Woodward Maurice (Tex) Ritter was born on January 12, 1905 in Murvaul, Texas. He attended the University of Texas from 1922 to 1927: as a student he was influenced by J. Frank Dobie, Oscar J. Fox, and John A. Lomax who encouraged his study of authentic cowboy songs. He began singing western and mountain songs on KPRC in Houston in 1929. The following year he was with a musical troupe touring the South and the Midwest; by 1931 he was in New York and had joined the Theatre Guild.
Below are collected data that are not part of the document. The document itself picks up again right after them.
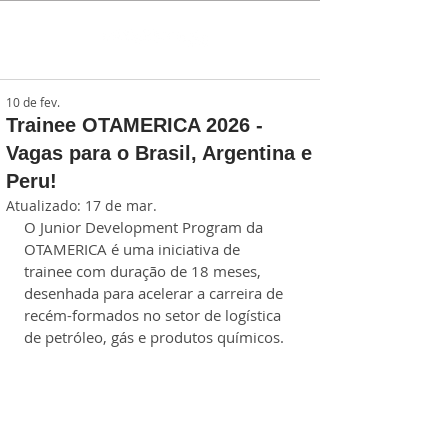
10 de fev.
Trainee OTAMERICA 2026 -
Vagas para o Brasil, Argentina e
Peru!
Atualizado:
17 de mar.
O Junior Development Program da 
OTAMERICA é uma iniciativa de 
trainee com duração de 18 meses, 
desenhada para acelerar a carreira de 
recém-formados no setor de logística 
de petróleo, gás e produtos químicos.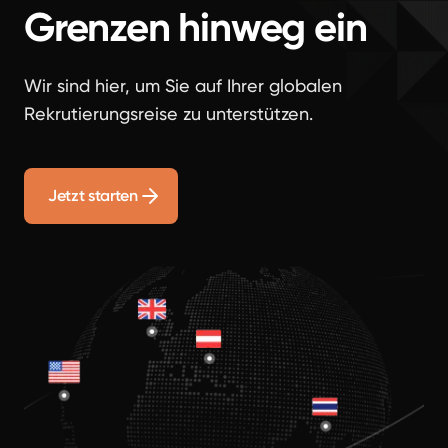
Grenzen hinweg ein
Wir sind hier, um Sie auf Ihrer globalen
Rekrutierungsreise zu unterstützen.
Jetzt starten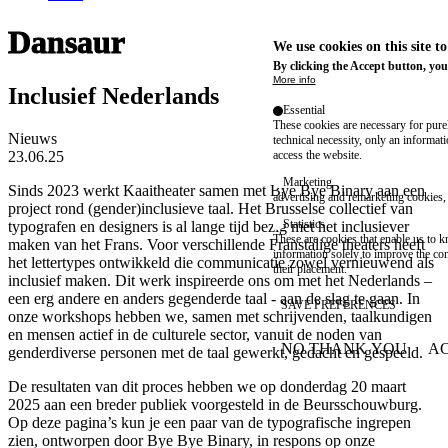
Dansaur
We use cookies on this site t
By clicking the Accept button, you
More info
Inclusief Nederlands
Essential
These cookies are necessary for purel
Nieuws
technical necessity, only an informat
23.06.25
access the website.
Marketing
Sinds 2023 werkt Kaaitheater samen met Bye Bye Binary aan een
advertising and remarketing cookies, 
project rond (gender)inclusieve taal. Het Brusselse collectief van
Statistics
typografen en designers is al lange tijd bezig met het inclusiever
These are cookies that enable us to
maken van het Frans. Voor verschillende Franstalige theaters heeft
information solely to improve the con
het lettertypes ontwikkeld die communicatie zowel vernieuwend als
their placement.
inclusief maken. Dit werk inspireerde ons om met het Nederlands –
een erg andere en anders gegenderde taal - aan de slag te gaan. In
SAVE PREFERENCES
onze workshops hebben we, samen met schrijvenden, taalkundigen
en mensen actief in de culturele sector, vanuit de noden van
NO THANK YOU
AC
genderdiverse personen met de taal gewerkt, gedacht en gespeeld.
WITHDRAW CONSEN
De resultaten van dit proces hebben we op donderdag 20 maart
2025 aan een breder publiek voorgesteld in de Beursschouwburg.
Op deze pagina’s kun je een paar van de typografische ingrepen
zien, ontworpen door Bye Bye Binary, in respons op onze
His role in "Green Grow the Lilacs" (predecessor to the musical "Oklahoma") drew attention, and he became the featured singer with the Madison Square Garden Rodeo in 1932. Further recognition led to his starring in one of the first western radio programs to be broadcast in New York, "The Lone Star Rangers".
His early image as the embodiment of a Texas cowboy, in spite of his roots in the rural southern music tradition, led to a movie contract in 1936. Appearing in eighty-five movies, including seventy-eight westerns, Ritter was ranked among the top ten money-making stars in Hollywood for six years. While his movies owed much to the genre begun by Gene Autry, Ritter used traditional folk songs in his movies rather than the modern "western" ditties.
Ritter's successful recordings, which began with "Rye Whiskey" in 1931, included "High Noon" (1952), "Boll Weevil" (1945), "Wayward Wind," "Hillbilly Heaven," and "You Are My Sunshine" (1946). "Ranch Party", a television series featuring Ritter, ran from 1959 to 1962.
In 1964 Tex Ritter was elected to the Country Music Hall of Fame, only the fifth person to be so honored; he also served as president of the Country Music Association from 1963 to 1965. In 1970 he made an unsuccessful bid for the United States Senate seat from Tennessee. He died in Nashville on January 2, 1974.